Distance Learning in Ghana
Education is a key tool that people can use to effectively fight intergenerational poverty. Education boosts workers’ resumes and skillsets, diversifies career opportunities for young people, helps women gain skills to bring in income and provides essential information to improve returns in existing economies like agriculture. In Ghana, the government has prioritized widespread education through various programs, public funding legislation and goal setting since the 1980s. However, primary, secondary and higher education can still be hard to come by in Ghana, where growing demand for education outpaces the available supply of teachers and infrastructure. Luckily, distance learning in Ghana is becoming a priority.

The Situation

Primary school students can sometimes be in classrooms with 80 to 100 other students, while secondary students must alternate when they can attend school.
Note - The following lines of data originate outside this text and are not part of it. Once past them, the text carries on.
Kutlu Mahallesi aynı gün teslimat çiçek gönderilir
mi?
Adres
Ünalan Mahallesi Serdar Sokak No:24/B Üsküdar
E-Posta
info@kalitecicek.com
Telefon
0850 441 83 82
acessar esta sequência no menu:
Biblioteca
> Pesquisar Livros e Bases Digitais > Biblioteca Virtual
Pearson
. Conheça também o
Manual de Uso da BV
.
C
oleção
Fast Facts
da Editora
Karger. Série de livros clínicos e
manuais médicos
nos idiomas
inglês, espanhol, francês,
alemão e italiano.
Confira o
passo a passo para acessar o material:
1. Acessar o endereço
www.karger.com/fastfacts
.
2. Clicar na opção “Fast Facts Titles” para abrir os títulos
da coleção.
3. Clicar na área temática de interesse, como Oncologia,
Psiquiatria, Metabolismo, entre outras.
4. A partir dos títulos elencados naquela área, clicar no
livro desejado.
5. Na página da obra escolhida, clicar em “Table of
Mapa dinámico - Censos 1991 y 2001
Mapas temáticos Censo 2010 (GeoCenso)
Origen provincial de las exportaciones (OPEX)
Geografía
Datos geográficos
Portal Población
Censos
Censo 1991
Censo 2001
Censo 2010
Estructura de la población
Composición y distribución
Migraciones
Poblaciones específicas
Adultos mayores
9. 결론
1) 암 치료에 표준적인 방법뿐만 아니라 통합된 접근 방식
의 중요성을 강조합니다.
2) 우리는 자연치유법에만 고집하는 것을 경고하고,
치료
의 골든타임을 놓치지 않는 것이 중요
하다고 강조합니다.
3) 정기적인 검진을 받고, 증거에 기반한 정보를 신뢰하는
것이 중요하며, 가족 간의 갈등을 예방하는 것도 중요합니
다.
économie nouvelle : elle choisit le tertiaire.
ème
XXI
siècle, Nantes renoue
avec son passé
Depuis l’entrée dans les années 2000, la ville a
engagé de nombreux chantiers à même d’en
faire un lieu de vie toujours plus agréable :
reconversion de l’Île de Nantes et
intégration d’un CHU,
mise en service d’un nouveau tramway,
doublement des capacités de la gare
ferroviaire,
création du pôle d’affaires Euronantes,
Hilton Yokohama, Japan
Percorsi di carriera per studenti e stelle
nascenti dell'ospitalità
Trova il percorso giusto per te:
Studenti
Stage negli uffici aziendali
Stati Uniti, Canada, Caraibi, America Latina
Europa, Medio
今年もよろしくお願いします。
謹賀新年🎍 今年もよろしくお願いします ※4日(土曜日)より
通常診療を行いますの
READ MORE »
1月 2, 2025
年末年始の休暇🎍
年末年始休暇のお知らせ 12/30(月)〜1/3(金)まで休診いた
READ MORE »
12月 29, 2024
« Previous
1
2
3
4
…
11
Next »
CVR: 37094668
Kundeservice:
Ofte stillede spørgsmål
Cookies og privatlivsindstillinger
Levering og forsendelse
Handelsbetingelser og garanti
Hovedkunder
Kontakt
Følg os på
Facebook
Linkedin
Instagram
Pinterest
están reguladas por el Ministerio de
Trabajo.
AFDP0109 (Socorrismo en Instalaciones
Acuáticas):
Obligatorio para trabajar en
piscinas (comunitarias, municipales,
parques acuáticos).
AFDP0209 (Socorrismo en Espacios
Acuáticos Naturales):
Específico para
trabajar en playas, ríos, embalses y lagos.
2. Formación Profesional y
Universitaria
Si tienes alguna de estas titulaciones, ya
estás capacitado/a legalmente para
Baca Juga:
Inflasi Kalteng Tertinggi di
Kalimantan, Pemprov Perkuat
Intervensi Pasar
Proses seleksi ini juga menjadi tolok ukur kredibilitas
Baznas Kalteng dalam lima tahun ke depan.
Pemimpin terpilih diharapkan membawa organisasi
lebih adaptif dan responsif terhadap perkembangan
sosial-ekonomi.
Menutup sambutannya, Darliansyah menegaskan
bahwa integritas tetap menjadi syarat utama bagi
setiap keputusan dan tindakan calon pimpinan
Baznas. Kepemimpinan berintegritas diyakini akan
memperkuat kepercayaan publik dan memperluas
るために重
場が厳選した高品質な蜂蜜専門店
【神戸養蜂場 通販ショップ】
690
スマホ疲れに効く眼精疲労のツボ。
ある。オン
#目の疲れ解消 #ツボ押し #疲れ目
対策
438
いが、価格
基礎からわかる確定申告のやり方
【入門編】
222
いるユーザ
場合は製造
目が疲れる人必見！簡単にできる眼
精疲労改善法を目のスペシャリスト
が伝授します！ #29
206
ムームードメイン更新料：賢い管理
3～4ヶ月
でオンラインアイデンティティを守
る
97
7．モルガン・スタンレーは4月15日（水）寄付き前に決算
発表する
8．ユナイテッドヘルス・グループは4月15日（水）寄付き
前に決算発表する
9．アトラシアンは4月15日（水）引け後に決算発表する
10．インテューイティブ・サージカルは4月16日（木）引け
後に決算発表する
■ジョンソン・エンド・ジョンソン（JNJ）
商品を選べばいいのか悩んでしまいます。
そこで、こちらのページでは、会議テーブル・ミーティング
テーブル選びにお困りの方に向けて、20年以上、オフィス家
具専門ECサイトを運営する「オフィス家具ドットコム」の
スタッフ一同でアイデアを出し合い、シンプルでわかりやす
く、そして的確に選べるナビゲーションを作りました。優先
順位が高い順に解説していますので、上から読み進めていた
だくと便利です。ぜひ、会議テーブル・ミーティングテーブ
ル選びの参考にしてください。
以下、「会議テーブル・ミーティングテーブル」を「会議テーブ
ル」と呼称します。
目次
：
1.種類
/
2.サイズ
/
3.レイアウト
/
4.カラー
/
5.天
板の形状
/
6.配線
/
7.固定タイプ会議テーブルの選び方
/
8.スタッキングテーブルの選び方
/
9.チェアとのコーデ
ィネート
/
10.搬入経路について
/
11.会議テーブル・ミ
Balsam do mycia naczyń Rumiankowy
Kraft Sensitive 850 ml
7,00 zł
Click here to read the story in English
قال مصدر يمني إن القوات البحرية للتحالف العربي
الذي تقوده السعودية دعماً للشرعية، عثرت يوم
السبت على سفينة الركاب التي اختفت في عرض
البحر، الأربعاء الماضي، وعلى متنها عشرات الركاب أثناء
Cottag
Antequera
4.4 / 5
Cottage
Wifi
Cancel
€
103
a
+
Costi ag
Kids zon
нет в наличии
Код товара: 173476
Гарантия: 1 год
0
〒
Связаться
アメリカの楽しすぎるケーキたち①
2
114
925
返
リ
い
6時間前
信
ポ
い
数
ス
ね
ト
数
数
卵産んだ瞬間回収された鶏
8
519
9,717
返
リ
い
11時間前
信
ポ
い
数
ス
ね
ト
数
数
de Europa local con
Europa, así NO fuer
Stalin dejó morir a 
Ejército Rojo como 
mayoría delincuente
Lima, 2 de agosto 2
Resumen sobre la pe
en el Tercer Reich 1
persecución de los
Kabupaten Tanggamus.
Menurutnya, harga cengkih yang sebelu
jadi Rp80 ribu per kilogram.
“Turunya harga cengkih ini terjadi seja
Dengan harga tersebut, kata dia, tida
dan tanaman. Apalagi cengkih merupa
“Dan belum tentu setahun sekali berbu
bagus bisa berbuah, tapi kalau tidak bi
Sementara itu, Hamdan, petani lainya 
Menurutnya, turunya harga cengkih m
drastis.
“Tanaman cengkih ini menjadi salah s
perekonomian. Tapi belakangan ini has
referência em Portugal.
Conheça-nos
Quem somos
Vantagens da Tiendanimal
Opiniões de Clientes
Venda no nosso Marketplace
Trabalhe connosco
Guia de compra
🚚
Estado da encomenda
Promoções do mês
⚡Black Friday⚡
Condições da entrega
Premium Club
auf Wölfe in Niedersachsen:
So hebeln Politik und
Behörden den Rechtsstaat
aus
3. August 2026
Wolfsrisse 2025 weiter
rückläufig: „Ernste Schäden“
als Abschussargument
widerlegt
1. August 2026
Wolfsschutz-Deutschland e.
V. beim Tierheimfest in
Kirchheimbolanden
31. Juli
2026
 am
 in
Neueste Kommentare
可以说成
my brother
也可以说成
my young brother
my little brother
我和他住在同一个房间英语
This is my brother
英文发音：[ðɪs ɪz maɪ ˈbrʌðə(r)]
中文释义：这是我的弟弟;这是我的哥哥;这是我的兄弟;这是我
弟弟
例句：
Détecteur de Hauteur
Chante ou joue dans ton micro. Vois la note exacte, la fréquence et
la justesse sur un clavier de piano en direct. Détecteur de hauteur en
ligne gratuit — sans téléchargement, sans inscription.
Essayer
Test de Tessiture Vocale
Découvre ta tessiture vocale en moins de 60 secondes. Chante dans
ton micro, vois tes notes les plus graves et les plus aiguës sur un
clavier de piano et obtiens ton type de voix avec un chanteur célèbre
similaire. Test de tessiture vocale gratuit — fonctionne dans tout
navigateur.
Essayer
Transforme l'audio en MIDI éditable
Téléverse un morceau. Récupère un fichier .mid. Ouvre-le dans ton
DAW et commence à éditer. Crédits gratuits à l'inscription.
Additionally, students who live in rural areas often lack access to educational hubs, especially since these areas typically suffer a shortage of qualified teachers. As a result, Ghana has led the way in developing extensive distance learning programs at all levels of schooling, such as university. Distance learning uses technology to enable fewer teachers to publish educational information for a much wider, and widespread, audience. Distance learning cuts down on travel time and cost, diminishes the need for large schooling infrastructure otherwise needed to accommodate every student taking a given class, provides flexibility for employed individuals seeking to improve their resumes and makes education available to a broader array of families. Here are four facts about distance learning in Ghana.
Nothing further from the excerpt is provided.